Your objective
For this exercise, print only the lines from the one containing "The width and height of the screenshot is (1009, 2576)." through the end of the material below, exactly as given.

Input for this task
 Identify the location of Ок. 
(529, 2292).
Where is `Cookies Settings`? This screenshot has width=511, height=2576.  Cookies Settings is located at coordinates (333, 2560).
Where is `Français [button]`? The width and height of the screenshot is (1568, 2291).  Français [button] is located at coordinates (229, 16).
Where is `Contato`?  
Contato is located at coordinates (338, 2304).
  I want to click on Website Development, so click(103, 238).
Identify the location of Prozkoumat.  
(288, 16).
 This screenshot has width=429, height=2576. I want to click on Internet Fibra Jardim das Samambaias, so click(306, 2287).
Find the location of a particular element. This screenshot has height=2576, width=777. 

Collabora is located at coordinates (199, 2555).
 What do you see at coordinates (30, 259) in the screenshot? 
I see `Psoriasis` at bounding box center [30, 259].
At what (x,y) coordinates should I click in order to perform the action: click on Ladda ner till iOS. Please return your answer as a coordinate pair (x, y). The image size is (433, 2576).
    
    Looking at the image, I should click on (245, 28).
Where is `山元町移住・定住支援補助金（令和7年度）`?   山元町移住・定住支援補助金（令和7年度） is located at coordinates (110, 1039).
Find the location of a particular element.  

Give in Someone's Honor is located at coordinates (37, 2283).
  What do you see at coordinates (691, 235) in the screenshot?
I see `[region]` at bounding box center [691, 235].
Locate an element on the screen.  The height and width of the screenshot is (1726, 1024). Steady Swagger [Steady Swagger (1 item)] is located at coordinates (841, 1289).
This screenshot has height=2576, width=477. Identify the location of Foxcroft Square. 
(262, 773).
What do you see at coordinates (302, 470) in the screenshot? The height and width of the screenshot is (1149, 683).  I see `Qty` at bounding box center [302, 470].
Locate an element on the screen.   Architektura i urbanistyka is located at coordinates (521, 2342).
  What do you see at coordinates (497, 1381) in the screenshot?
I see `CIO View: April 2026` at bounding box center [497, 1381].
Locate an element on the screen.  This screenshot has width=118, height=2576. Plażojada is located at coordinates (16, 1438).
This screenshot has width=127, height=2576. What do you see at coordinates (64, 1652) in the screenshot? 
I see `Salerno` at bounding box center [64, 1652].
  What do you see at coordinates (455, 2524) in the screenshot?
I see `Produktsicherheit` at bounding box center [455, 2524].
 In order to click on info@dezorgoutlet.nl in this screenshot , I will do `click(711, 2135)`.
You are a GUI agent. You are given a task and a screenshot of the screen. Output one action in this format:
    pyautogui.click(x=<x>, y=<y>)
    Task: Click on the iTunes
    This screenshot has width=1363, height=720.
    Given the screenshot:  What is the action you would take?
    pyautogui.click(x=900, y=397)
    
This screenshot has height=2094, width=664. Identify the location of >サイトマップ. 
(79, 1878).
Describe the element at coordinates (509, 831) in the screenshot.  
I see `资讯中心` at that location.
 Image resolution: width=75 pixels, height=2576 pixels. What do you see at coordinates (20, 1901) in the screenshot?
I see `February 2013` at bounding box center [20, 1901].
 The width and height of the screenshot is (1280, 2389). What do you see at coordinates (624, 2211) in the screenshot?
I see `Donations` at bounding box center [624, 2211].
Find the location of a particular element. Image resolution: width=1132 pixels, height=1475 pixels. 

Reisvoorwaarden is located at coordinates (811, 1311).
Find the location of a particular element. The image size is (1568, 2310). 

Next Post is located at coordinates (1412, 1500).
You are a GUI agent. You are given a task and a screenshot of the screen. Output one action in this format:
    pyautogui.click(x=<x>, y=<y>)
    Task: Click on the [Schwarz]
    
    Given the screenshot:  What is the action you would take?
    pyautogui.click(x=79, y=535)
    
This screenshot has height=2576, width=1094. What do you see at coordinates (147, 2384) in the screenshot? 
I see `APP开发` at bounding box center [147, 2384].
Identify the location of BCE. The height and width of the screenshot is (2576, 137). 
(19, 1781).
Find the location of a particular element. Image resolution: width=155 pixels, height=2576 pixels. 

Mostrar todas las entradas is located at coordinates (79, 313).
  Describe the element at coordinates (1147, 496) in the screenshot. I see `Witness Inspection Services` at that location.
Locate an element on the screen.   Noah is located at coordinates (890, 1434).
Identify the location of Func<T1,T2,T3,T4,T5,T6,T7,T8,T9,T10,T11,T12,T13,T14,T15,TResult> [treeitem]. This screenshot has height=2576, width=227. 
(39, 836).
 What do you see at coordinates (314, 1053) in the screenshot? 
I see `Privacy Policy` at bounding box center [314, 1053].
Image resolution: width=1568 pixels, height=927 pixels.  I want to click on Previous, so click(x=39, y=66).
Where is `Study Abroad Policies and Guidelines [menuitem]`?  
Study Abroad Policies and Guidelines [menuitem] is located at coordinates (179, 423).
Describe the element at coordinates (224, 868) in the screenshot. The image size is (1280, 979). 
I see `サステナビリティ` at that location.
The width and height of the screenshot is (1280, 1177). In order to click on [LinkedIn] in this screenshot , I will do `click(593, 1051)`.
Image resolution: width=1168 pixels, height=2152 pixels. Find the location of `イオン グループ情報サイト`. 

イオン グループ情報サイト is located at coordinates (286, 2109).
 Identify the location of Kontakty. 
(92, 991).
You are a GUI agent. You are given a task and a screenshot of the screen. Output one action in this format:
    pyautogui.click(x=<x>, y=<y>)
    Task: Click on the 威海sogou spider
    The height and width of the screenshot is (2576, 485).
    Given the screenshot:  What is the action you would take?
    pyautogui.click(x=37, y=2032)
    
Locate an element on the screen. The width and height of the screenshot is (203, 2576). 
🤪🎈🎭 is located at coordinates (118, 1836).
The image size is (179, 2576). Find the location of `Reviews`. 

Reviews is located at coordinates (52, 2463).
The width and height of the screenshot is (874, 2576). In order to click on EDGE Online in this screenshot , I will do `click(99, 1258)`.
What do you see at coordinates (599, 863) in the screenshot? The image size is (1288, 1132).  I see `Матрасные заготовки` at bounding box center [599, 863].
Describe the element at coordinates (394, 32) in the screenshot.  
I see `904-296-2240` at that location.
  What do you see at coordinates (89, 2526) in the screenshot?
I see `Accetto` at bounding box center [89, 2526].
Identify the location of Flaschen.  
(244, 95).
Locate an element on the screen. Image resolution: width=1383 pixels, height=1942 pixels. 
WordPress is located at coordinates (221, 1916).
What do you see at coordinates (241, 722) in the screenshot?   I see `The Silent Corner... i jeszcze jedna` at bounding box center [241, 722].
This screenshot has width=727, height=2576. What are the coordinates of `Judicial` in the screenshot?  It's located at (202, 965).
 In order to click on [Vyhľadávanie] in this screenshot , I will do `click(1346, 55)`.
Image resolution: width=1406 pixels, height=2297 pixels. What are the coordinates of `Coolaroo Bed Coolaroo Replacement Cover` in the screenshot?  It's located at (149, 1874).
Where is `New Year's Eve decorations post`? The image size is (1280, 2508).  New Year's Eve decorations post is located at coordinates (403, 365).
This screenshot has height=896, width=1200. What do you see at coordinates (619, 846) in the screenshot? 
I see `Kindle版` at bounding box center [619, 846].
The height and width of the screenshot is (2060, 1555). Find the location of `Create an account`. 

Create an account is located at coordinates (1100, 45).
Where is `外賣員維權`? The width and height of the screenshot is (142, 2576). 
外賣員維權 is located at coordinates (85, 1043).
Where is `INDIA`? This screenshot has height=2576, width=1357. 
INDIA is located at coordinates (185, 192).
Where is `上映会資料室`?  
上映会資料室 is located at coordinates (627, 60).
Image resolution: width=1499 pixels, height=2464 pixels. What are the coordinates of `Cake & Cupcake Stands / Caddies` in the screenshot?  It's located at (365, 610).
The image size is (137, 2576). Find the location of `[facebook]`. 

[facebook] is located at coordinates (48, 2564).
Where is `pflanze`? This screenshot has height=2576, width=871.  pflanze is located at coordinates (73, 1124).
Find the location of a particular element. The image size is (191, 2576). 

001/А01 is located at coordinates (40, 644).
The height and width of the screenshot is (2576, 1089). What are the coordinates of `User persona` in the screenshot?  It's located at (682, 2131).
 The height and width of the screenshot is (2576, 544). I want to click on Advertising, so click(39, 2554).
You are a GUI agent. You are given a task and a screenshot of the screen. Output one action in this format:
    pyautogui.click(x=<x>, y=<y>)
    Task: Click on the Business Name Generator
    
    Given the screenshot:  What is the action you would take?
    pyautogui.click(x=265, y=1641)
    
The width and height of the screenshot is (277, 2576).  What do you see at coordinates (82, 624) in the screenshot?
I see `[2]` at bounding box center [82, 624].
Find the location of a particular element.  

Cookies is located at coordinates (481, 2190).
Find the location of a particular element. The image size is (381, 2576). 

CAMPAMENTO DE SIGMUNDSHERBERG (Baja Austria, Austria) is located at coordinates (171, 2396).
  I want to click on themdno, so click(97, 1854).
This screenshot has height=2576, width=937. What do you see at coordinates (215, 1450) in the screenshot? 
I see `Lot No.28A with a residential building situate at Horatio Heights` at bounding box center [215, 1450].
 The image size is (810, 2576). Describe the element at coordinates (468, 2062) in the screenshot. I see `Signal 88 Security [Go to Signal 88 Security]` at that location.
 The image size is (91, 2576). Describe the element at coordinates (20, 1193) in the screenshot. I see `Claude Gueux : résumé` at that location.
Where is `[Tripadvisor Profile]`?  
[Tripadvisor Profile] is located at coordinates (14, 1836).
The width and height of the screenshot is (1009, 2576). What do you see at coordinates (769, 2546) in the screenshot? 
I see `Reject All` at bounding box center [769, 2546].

Written reply
The width and height of the screenshot is (1009, 2576). What do you see at coordinates (769, 2546) in the screenshot? 
I see `Reject All` at bounding box center [769, 2546].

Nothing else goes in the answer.